__Information__
§

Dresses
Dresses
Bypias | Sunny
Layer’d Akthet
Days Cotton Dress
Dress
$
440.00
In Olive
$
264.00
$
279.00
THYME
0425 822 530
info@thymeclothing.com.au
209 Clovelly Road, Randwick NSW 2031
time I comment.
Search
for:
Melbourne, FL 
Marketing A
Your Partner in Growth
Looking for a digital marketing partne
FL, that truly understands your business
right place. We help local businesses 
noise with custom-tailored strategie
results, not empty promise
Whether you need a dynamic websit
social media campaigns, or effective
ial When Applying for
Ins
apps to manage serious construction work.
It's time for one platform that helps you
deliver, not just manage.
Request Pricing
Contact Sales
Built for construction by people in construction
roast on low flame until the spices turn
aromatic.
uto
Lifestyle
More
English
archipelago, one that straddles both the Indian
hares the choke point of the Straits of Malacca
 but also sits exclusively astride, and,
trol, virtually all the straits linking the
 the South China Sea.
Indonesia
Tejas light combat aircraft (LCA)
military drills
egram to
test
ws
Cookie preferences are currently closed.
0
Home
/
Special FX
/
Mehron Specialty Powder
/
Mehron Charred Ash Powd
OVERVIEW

§

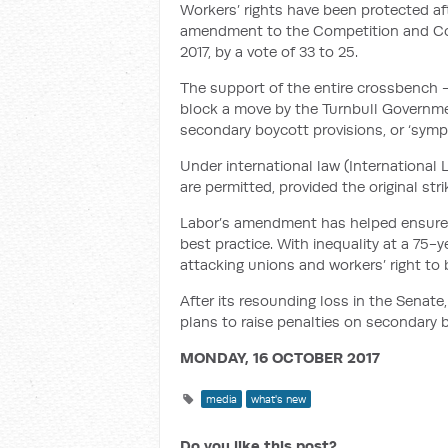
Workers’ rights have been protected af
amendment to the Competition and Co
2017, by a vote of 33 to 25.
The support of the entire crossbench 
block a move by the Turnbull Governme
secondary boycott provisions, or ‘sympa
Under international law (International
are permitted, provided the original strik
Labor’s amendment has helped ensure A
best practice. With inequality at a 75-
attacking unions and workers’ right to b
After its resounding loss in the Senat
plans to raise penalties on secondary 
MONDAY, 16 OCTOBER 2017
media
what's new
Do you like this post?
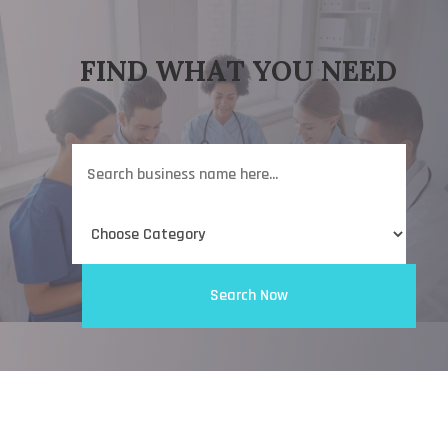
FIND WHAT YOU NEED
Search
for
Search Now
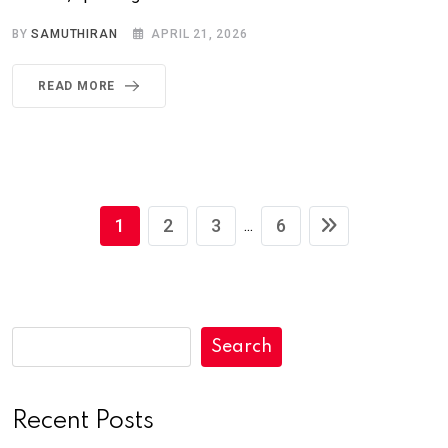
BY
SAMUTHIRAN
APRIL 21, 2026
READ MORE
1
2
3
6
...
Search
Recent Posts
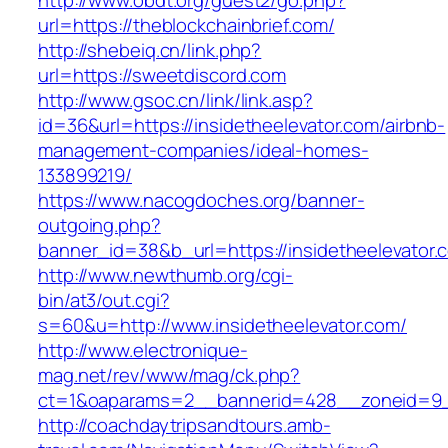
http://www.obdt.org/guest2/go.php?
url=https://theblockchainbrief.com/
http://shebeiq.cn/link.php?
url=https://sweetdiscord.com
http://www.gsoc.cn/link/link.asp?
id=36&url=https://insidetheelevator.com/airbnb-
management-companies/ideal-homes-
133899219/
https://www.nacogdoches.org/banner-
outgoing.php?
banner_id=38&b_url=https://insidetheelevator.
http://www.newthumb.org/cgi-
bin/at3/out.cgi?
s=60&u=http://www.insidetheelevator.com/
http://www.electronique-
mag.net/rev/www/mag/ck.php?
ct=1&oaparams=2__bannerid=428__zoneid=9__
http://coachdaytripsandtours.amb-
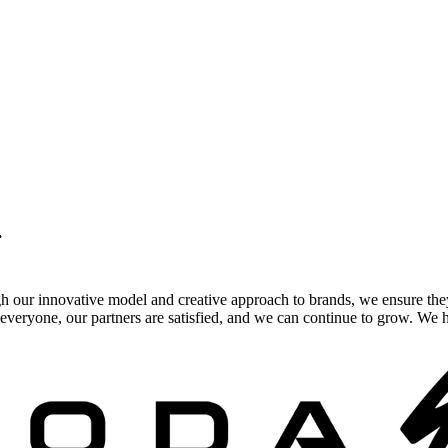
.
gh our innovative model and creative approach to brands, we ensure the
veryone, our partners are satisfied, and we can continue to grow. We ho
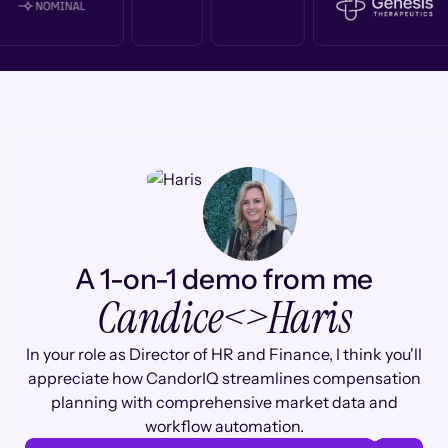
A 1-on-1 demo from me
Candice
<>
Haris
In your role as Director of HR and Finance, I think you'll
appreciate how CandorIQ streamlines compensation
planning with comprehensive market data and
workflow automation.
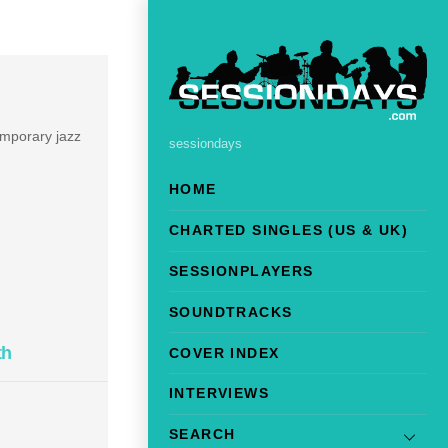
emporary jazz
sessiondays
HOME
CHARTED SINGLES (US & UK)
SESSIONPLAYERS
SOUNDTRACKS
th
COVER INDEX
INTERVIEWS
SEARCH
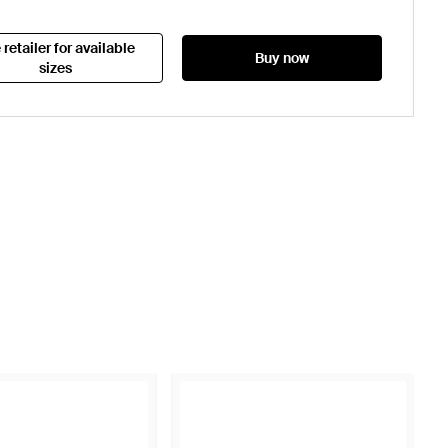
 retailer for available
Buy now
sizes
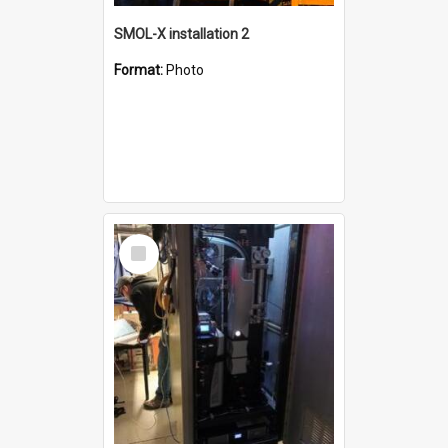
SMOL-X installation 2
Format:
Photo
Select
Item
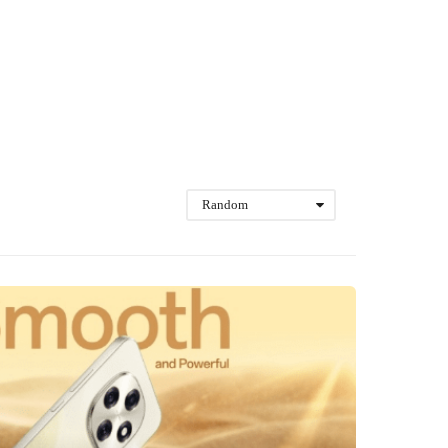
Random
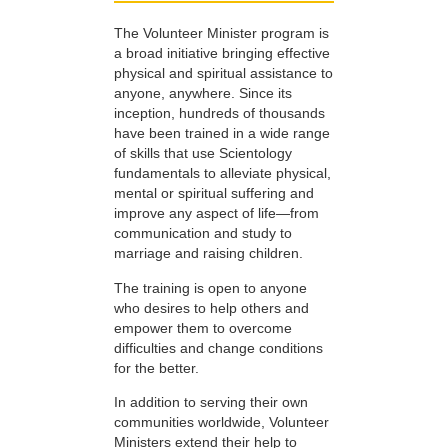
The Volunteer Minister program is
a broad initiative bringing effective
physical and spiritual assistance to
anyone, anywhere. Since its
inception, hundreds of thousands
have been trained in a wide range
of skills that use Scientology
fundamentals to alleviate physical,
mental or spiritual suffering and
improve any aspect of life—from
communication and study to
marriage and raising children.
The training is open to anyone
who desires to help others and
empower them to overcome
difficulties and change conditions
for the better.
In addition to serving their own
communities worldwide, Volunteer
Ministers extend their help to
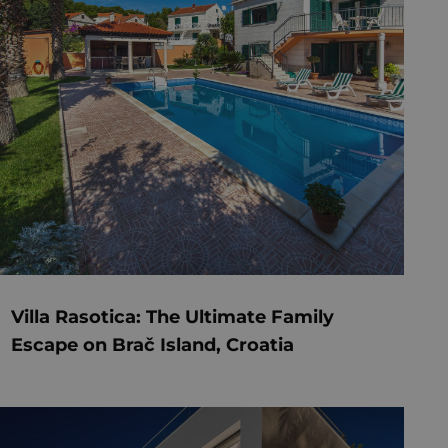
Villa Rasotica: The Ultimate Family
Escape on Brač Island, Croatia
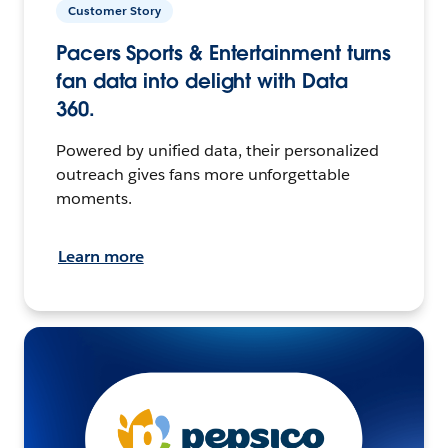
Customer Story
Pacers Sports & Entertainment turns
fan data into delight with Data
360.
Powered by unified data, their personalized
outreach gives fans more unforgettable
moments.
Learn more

§

__The problem__
Given the listing above, repeat exactly the lines starting at the one with "FIND WHAT YOU NEED" and ending at the one with "banner_id=38&b_url=https://insidetheelevator.", inclusive, excluding pictures.

__Your solution__
FIND WHAT YOU NEED
Search
for
Search Now
BY
SAMUTHIRAN
APRIL 21, 2026
READ MORE
1
2
3
6
...
Search
Recent Posts
http://www.obdt.org/guest2/go.php?
url=https://theblockchainbrief.com/
http://shebeiq.cn/link.php?
url=https://sweetdiscord.com
http://www.gsoc.cn/link/link.asp?
id=36&url=https://insidetheelevator.com/airbnb-
management-companies/ideal-homes-
133899219/
https://www.nacogdoches.org/banner-
outgoing.php?
banner_id=38&b_url=https://insidetheelevator.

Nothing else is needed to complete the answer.